▸ **What is required**
Your reply should consist of the entries, copied exactly and stripped of images.

*** Dataset excerpts ***

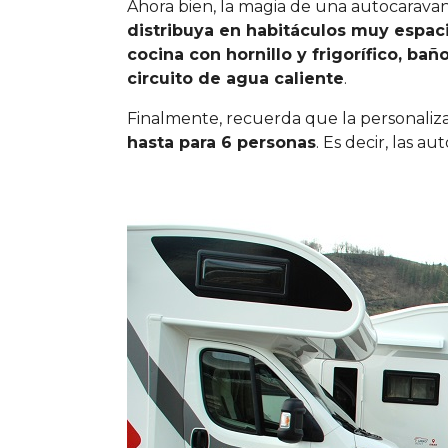
Ahora bien, la magia de una autocaravan
distribuya en habitáculos muy espac
cocina con hornillo y frigorífico, bañ
circuito de agua caliente
.
Finalmente, recuerda que la personaliza
hasta para 6 personas
. Es decir, las a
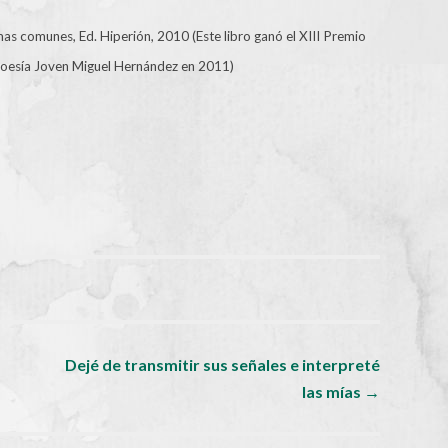
mas comunes, Ed. Hiperión, 2010 (Este libro ganó el XIII Premio
Poesía Joven Miguel Hernández en 2011)
Dejé de transmitir sus señales e interpreté
las mías
→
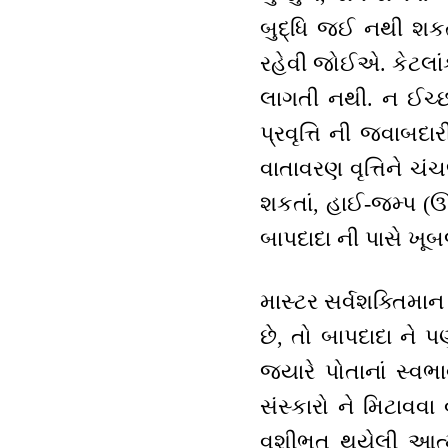
બુદ્ધિ જઈ નથી શકતી.
રહેવી જોઈએ. કેટલાંક
લાગતી નથી. ન ઈચ્છવ
પ્રવૃત્તિ ની જવાબદ
વાતાવરણ વૃત્તિને ચં
શકતાં, હાઈ-જમ્પ (
બાપદાદા ની પાસે ખૂ
માસ્ટર સર્વશક્તિમા
છે, તો બાપદાદા ને 
જ્યારે પોતાનાં સ્વ
સંસ્કારો ને મિટાવવા
વશીભૂત થયેલી આત્મા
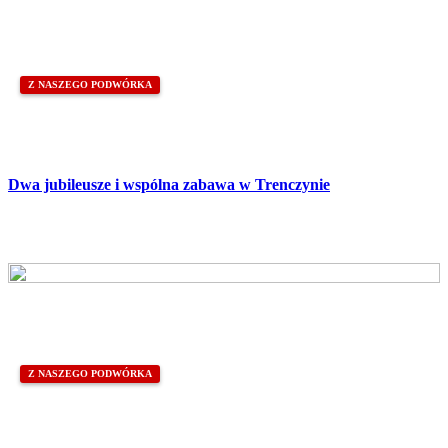
Z NASZEGO PODWÓRKA
Dwa jubileusze i wspólna zabawa w Trenczynie
Z NASZEGO PODWÓRKA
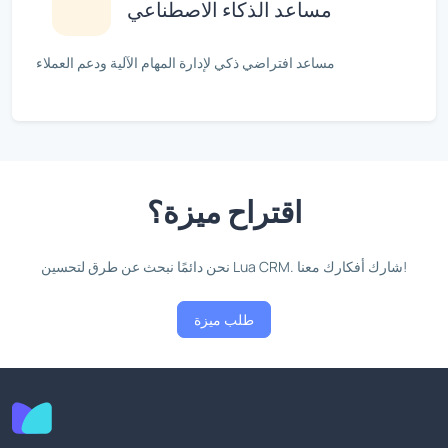
مساعد الذكاء الاصطناعي
مساعد افتراضي ذكي لإدارة المهام الآلية ودعم العملاء
اقتراح ميزة؟
نحن دائمًا نبحث عن طرق لتحسين Lua CRM. شارك أفكارك معنا!
طلب ميزة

*** End of Dataset excerpts ***

▸ **Response to the task**
Ahora bien, la magia de una autocaravan
distribuya en habitáculos muy espac
cocina con hornillo y frigorífico, bañ
circuito de agua caliente
.
Finalmente, recuerda que la personaliza
hasta para 6 personas
. Es decir, las a
mas comunes, Ed. Hiperión, 2010 (Este libro ganó el XIII Premio
Poesía Joven Miguel Hernández en 2011)
Dejé de transmitir sus señales e interpreté
las mías
→
બુદ્ધિ જઈ નથી શકતી.
રહેવી જોઈએ. કેટલાંક
લાગતી નથી. ન ઈચ્છવ
પ્રવૃત્તિ ની જવાબદ
વાતાવરણ વૃત્તિને ચં
શકતાં, હાઈ-જમ્પ (
બાપદાદા ની પાસે ખૂ
માસ્ટર સર્વશક્તિમા
છે, તો બાપદાદા ને 
જ્યારે પોતાનાં સ્વ
સંસ્કારો ને મિટાવવા
વશીભૂત થયેલી આત્મા
Z NASZEGO PODWÓRKA
Dwa jubileusze i wspólna zabawa w Trenczynie
Z NASZEGO PODWÓRKA
مساعد الذكاء الاصطناعي
مساعد افتراضي ذكي لإدارة المهام الآلية ودعم العملاء
اقتراح ميزة؟
نحن دائمًا نبحث عن طرق لتحسين Lua CRM. شارك أفكارك معنا!
طلب ميزة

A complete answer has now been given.